Ursula not in my name: vince la linea Salvini

· 18 Luglio 2024


Cari ascoltatori, stasera siamo contenti perché possiamo dire che ha prevalso la linea “Ursula not in my name”. Not in my name può essere detto da qualunque uomo o donna, di destra, conservatore, sovranista, liberale autentico, non di quelli farlocchi che c’erano nell’Ursula uno e ci sono nell’Ursula bis, che hanno usurpato quell’aggettivo ma sono i dirigisti più compulsivi del Continente.

Chiunque sia critico con il recente andazzo eurocratico non poteva accodarsi al bis di Ursula: lei, in teoria donna di centro, ha prima guardato a sinistra e ha chiuso un accordo con il vecchio establishment progressista perdente in molti Paesi europei alle ultime elezioni; poi si è girata verso il fronte conservatore, tagliando fuori il gruppo dei patrioti come se avessero la peste.

Alla fine, cosa che noi avevamo auspicato e anche preannunciato, Giorgia Meloni ha detto anche lei “not in my name”, non è cascata in quello che noi abbiamo chiamato “il tranello degli amici dell’ultima mezz’ora”, quelli che volevano spingerla tra le braccia di Von der Leyen per normalizzarla, imbrigliarla. Va detto però che il prevalere della linea “Ursula not in my name” è anzitutto la vittoria di Matteo Salvini, della Lega e del gruppo dei Patrioti. Cioè quella parte della destra che ha considerato inaccettabile essere trattati da figli di un Dio minore dopo il risultato elettorale nel Continente, e sa che trovare un compromesso è diverso dall’abbracciare il totalmente altro da sé.

Ursula rappresenta il green deal talebano-ideologico. Oggi ha ribadito: accelereremo i primi 100 giorni sul green deal. Ha firmato un impegno con i verdi sulla conversione forzata, alla sovietica, dell’economia del Continente. E rappresenta una folle ottica compulsiva che vuole eterodirigere i fenomeni economico-sociali, dalle politiche di bilancio ai tappi delle bottiglie; incarna quel “superstato” che terrorizzava la Thatcher. Ursula rappresenta anche l’ipocrisia sul dossier Ucraina: l’Europa ha fatto e farà grande retorica bellicista sull’appoggio incondizionato all’Ucraina ma senza sostenerla materialmente. Se quel Paese è ancora in piedi è merito degli Stati Uniti e in subordine del Regno Unito.

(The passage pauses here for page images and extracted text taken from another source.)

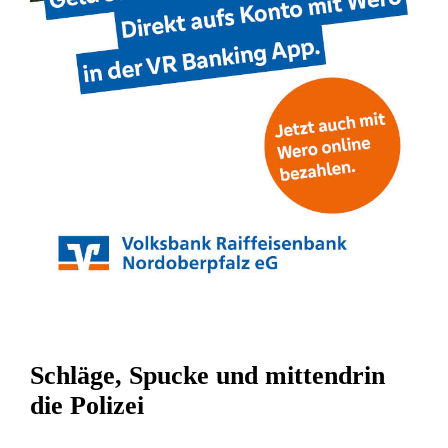
Schläge, Spucke und mittendrin
die Polizei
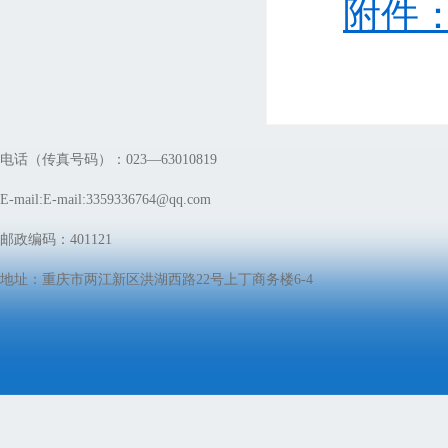
附件：
电话（传真号码）：023—63010819
E-mail:E-mail:3359336764@qq.com
邮政编码：401121
地址：重庆市两江新区洪湖西路22号上丁商务楼6-4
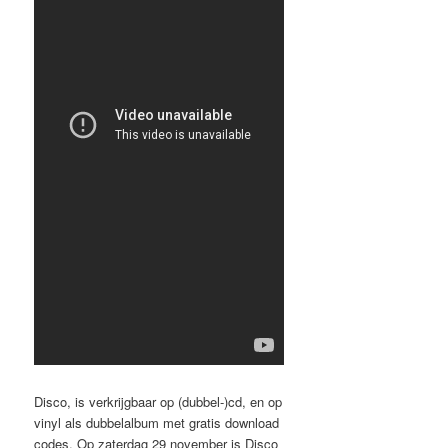
Disco, is verkrijgbaar op (dubbel-)cd, en op
vinyl als dubbelalbum met gratis download
codes. Op zaterdag 29 november is Disco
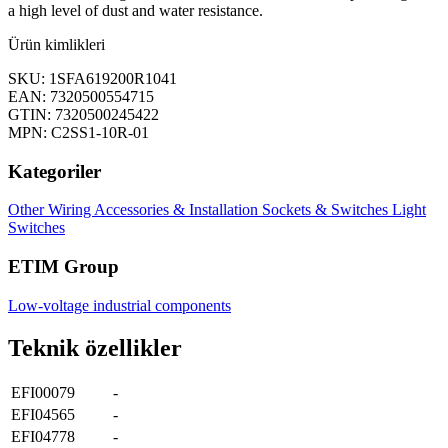
a high level of dust and water resistance.
Ürün kimlikleri
SKU: 1SFA619200R1041
EAN: 7320500554715
GTIN: 7320500245422
MPN: C2SS1-10R-01
Kategoriler
Other
Wiring Accessories & Installation
Sockets & Switches
Light
Switches
ETIM Group
Low-voltage industrial components
Teknik özellikler
EFI00079
-
EFI04565
-
EFI04778
-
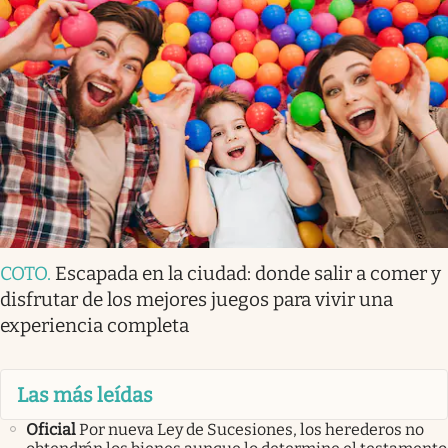
COTO
.
Escapada en la ciudad: donde salir a comer y
disfrutar de los mejores juegos para vivir una
experiencia completa
Las más leídas
Oficial
Por nueva Ley de Sucesiones, los herederos no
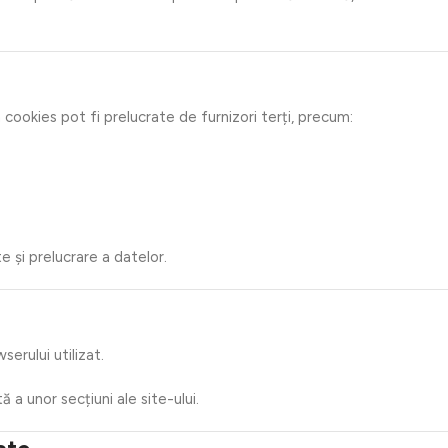
 cookies pot fi prelucrate de furnizori terți, precum:
te și prelucrare a datelor.
serului utilizat.
 unor secțiuni ale site-ului.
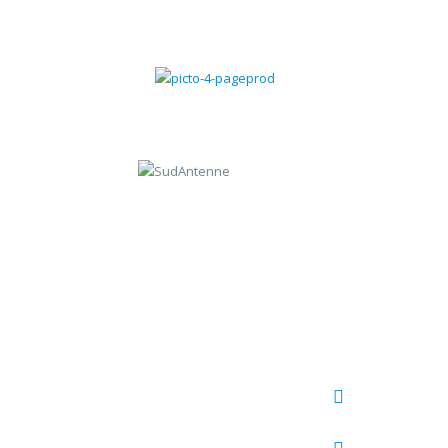
Gestion des contrats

Ursula rappresenta l’Europa ridotta a utile idiota delle filiere economiche cinesi che fanno concorrenza sleale nei confronti di quelle europee e occidentali. Ursula rappresenta una politica dell’immigrazione non gestita, scaricata sui Paesi mediterranei: dare un commissario al Mediterraneo serve a niente se poi non gli viene data una priorità politica.

Poi, certo, ci sono anche, ahimè, quelli come gli amici di Forza Italia, Tajani e il suo gruppo dirigente, che non vorremmo che a furia di fare i moderati diventassero modesti; ma questo è un problema tutto di Forza Italia. Oggi siamo felici, che abbia prevalso la linea Salvini è una questione di priorità politiche, di vita dei popoli europei. Ursula not in my name.